WHAT TO PRODUCE — Copy out precisely the line that holds "Disposizioni comuni in" and all the lines following it in the data, up to and including the last one, and no others.

RECORDS FOR THIS TASK —
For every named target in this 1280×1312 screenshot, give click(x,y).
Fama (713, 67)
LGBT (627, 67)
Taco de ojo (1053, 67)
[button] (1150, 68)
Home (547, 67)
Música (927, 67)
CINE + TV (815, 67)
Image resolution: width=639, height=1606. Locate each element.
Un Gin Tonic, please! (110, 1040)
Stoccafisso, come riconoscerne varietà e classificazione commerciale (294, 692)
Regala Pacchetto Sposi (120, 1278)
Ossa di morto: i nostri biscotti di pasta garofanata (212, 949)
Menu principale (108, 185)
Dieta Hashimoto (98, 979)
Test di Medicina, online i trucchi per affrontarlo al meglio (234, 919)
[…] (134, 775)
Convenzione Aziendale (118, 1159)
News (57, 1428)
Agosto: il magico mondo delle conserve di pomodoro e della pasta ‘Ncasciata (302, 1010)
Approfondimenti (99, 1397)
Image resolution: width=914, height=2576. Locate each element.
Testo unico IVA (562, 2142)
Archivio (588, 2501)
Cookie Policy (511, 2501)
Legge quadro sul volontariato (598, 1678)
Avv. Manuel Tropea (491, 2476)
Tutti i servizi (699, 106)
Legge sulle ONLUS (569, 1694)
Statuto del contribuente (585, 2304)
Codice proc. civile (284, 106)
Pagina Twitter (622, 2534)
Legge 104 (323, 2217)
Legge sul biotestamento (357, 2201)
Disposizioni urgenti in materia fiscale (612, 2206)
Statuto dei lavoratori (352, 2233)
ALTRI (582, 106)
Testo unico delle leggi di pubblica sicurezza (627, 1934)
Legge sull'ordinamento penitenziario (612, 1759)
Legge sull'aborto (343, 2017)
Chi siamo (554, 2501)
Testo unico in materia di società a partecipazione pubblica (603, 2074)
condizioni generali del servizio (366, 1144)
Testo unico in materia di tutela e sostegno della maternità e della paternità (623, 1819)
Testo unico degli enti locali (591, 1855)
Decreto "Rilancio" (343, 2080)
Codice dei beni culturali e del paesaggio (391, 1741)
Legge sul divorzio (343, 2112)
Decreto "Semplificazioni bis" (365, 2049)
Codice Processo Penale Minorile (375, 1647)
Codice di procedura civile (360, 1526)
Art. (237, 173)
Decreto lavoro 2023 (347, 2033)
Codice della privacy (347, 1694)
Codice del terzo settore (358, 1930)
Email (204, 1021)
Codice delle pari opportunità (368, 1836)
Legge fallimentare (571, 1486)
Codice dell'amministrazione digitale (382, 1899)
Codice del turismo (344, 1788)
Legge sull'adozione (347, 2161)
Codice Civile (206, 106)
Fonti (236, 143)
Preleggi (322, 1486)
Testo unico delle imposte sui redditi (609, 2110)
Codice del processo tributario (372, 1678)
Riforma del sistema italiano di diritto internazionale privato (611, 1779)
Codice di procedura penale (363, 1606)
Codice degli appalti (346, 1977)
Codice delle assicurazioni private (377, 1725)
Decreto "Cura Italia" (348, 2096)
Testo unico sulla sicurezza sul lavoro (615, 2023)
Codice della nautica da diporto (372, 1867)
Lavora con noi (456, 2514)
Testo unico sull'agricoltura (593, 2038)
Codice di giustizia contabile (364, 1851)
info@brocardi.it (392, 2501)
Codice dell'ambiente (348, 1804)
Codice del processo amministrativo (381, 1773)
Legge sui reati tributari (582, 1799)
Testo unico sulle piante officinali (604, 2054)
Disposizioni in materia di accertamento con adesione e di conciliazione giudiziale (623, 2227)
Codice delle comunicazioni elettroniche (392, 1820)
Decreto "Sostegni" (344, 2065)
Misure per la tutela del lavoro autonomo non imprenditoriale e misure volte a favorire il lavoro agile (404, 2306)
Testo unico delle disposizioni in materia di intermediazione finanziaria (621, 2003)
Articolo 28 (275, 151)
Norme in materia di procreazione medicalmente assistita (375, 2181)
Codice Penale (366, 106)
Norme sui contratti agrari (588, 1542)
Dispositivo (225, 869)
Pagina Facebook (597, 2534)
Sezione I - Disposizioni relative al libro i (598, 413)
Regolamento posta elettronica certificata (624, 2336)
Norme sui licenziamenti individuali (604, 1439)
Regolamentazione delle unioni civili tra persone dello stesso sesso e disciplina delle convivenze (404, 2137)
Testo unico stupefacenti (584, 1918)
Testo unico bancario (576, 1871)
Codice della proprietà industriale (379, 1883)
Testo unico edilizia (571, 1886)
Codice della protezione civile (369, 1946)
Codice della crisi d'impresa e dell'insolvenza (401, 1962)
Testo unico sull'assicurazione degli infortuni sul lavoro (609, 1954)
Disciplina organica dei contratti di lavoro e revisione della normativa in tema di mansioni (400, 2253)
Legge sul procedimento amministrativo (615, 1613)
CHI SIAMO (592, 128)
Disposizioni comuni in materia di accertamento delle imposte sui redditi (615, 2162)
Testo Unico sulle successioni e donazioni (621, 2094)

TASK RESPONSE —
Disposizioni comuni in materia di accertamento delle imposte sui redditi (615, 2162)
Testo Unico sulle successioni e donazioni (621, 2094)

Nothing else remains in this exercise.